_EXERCISE_
Skip the pictures. Copy all the rest of the records down exactly.

—————

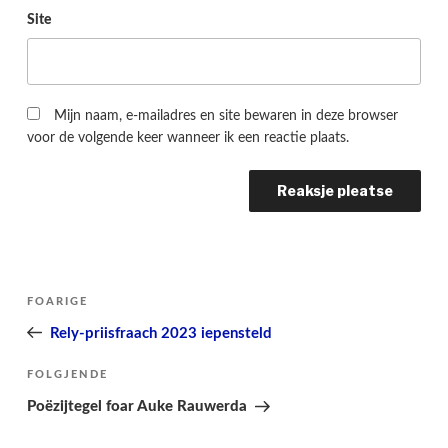
Site
Mijn naam, e-mailadres en site bewaren in deze browser
voor de volgende keer wanneer ik een reactie plaats.
Berichtnavigatie
Folgjende
FOARIGE
pagina
Rely-priisfraach 2023 iepensteld
Folgjend
FOLGJENDE
berjocht
Poëzijtegel foar Auke Rauwerda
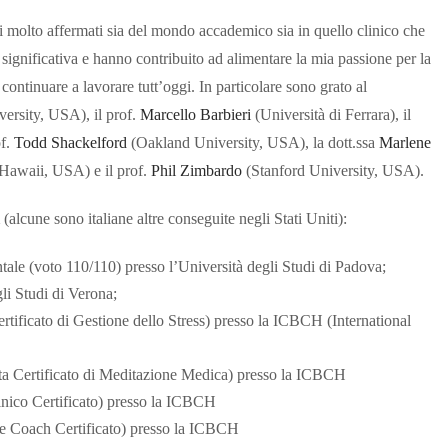
i molto affermati sia del mondo accademico sia in quello clinico che
significativa e hanno contribuito ad alimentare la mia passione per la
ontinuare a lavorare tutt’oggi. In particolare sono grato al
ersity, USA), il prof.
Marcello Barbieri
(Università di Ferrara), il
of.
Todd Shackelford
(Oakland University, USA), la dott.ssa
Marlene
Hawaii, USA) e il prof.
Phil Zimbardo
(Stanford University, USA).
(alcune sono italiane altre conseguite negli Stati Uniti):
tale (voto 110/110) presso l’Università degli Studi di Padova;
li Studi di Verona;
rtificato di Gestione dello Stress) presso la ICBCH (International
sta Certificato di Meditazione Medica) presso la ICBCH
linico Certificato) presso la ICBCH
ife Coach Certificato) presso la ICBCH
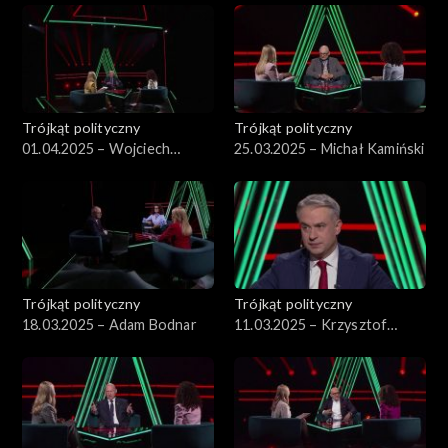
Trójkąt polityczny
Trójkąt polityczny
01.04.2025 – Wojciech
25.03.2025 – Michał Kamiński
Kwaśniak
Trójkąt polityczny
Trójkąt polityczny
18.03.2025 – Adam Bodnar
11.03.2025 – Krzysztof
Gawkowski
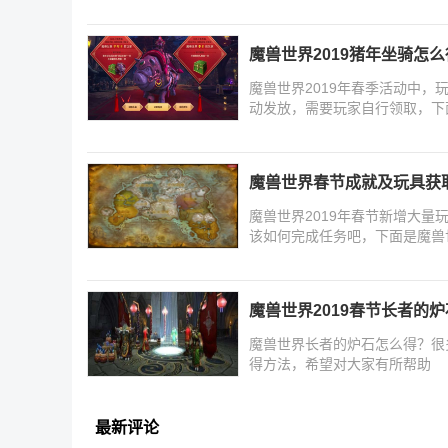
魔兽世界2019猪年坐骑怎
魔兽世界2019年春季活动中，
动发放，需要玩家自行领取，下
魔兽世界春节成就及玩具获
魔兽世界2019年春节新增大
该如何完成任务吧，下面是魔兽
魔兽世界2019春节长者的
魔兽世界长者的炉石怎么得？很
得方法，希望对大家有所帮助
最新评论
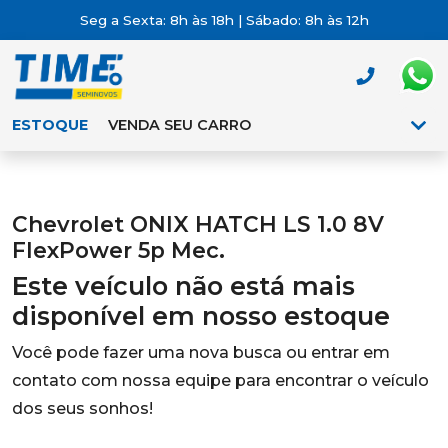
Seg a Sexta: 8h às 18h | Sábado: 8h às 12h
ESTOQUE
VENDA SEU CARRO
Chevrolet ONIX HATCH LS 1.0 8V
FlexPower 5p Mec.
Este veículo não está mais
disponível em nosso estoque
Você pode fazer uma nova busca ou entrar em
contato com nossa equipe para encontrar o veículo
dos seus sonhos!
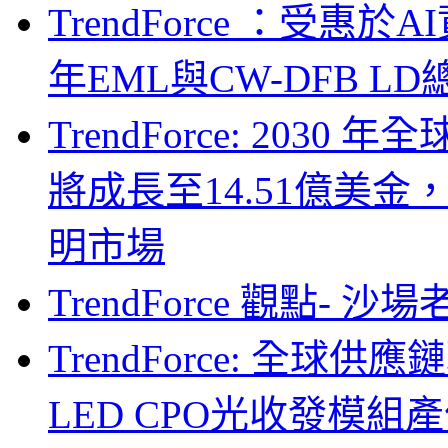
TrendForce ：受惠
年EML與CW-DFB L
TrendForce: 203
將成長至14.51億美金
明市場
TrendForce 觀點- 
TrendForce: 全球供
LED CPO光收發模組產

—————

_ANSWER SPACE_
Site
Mijn naam, e-mailadres en site bewaren in deze browser
voor de volgende keer wanneer ik een reactie plaats.
Berichtnavigatie
Folgjende
FOARIGE
pagina
Rely-priisfraach 2023 iepensteld
Folgjend
FOLGJENDE
berjocht
Poëzijtegel foar Auke Rauwerda
i molto affermati sia del mondo accademico sia in quello clinico che
significativa e hanno contribuito ad alimentare la mia passione per la
ontinuare a lavorare tutt’oggi. In particolare sono grato al
ersity, USA), il prof.
Marcello Barbieri
(Università di Ferrara), il
of.
Todd Shackelford
(Oakland University, USA), la dott.ssa
Marlene
Hawaii, USA) e il prof.
Phil Zimbardo
(Stanford University, USA).
(alcune sono italiane altre conseguite negli Stati Uniti):
tale (voto 110/110) presso l’Università degli Studi di Padova;
li Studi di Verona;
rtificato di Gestione dello Stress) presso la ICBCH (International
sta Certificato di Meditazione Medica) presso la ICBCH
linico Certificato) presso la ICBCH
ife Coach Certificato) presso la ICBCH
Trójkąt polityczny
Trójkąt polityczny
01.04.2025 – Wojciech
25.03.2025 – Michał Kamiński
Kwaśniak
Trójkąt polityczny
Trójkąt polityczny
18.03.2025 – Adam Bodnar
11.03.2025 – Krzysztof
Gawkowski
魔兽世界2019猪年坐骑怎
魔兽世界2019年春季活动中，
动发放，需要玩家自行领取，下
魔兽世界春节成就及玩具获
魔兽世界2019年春节新增大
该如何完成任务吧，下面是魔兽
魔兽世界2019春节长者的
魔兽世界长者的炉石怎么得？很
得方法，希望对大家有所帮助
最新评论
Seg a Sexta: 8h às 18h | Sábado: 8h às 12h
ESTOQUE
VENDA SEU CARRO
Chevrolet ONIX HATCH LS 1.0 8V
FlexPower 5p Mec.
Este veículo não está mais
disponível em nosso estoque
Você pode fazer uma nova busca ou entrar em
contato com nossa equipe para encontrar o veículo
dos seus sonhos!
TrendForce ：受惠
年EML與CW-DFB L
TrendForce: 203
將成長至14.51億美金
明市場
TrendForce 觀點- 
TrendForce: 全球供
LED CPO光收發模組產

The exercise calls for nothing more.